5- You're a different color than they are used to see in their area and they don't like that. I know for a fact that I've been dinged for this.
6- You hesitate to agree for requests outside of the norm, such as waiting for them to "just run into this store"

Really, the rating system is a joke without requiring a reason. "Other" is so easy to use when there is no valid reason. The same goes for pax, which I actually seldom down vote.

Keep your chin up. It bothers me too but I'm trying to let it slide.


----------



## Philly215 (Feb 5, 2019)

I don’t give out freebies. I greet my passengers and treat them with respect. I’ve got 4.96 rating.
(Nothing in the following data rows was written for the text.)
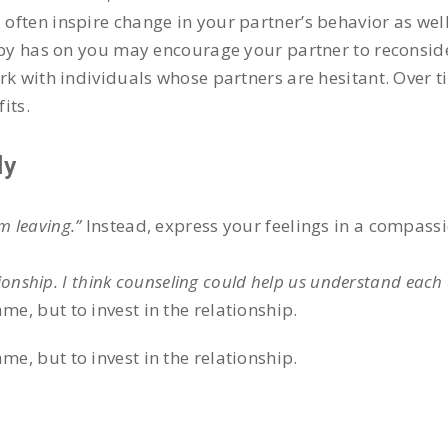
ften inspire change in your partner’s behavior as well
apy has on you may encourage your partner to reconsid
ork with individuals whose partners are hesitant. Over 
its.
ly
’m leaving.”
Instead, express your feelings in a compass
ionship. I think counseling could help us understand each 
me, but to invest in the relationship.
me, but to invest in the relationship.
Just treat your passengers with class and respect and you’ll be fine.


----------



## BigRedDriver (Nov 28, 2018)

Anonymhysa said:


> I started obsessing about ratings. The more I worried, the worse things got until I was at 4.79.
> Almost gave up driving. Then said "@@@@ it," ignored making pax happy, just drove to have fun and now I'm back up to 4.88


^^^^^^ Bravo!


----------



## Uberate (Dec 29, 2018)

Take control of the conversation as soon as they enter. Let them know "I have gum here for you, a charger for your phone if you need it and you can choose the music you want. Just to let you know this ride is being recorded for our safety." I say it like that every time. They never ask me for anything more and they almost always give me 5 stars. I had one person object to my camera and I cancelled the ride and asked them to get out. It wasn't pleasant but I don't play. I am firm but polite and people respect that.


----------



## PlayLoud (Jan 11, 2019)

I have no problem providing a charging cord. It's not a consumable item.


----------



## FLKeys (Dec 27, 2018)

PlayLoud said:


> I have no problem providing a charging cord. It's not a consumable item.


Till some punk steals it. Lesson learned, now my replacement is secured in place.

I agree with don't worry about ratings. Be yourself and be polite it works for me.


----------



## PlayLoud (Jan 11, 2019)

FLKeys said:


> Till some punk steals it. Lesson learned, now my replacement is secured in place.


My pax charging cord is connected to a USB hub in my center console. It would be difficult for them to yank the cord out completely from the back seat.


----------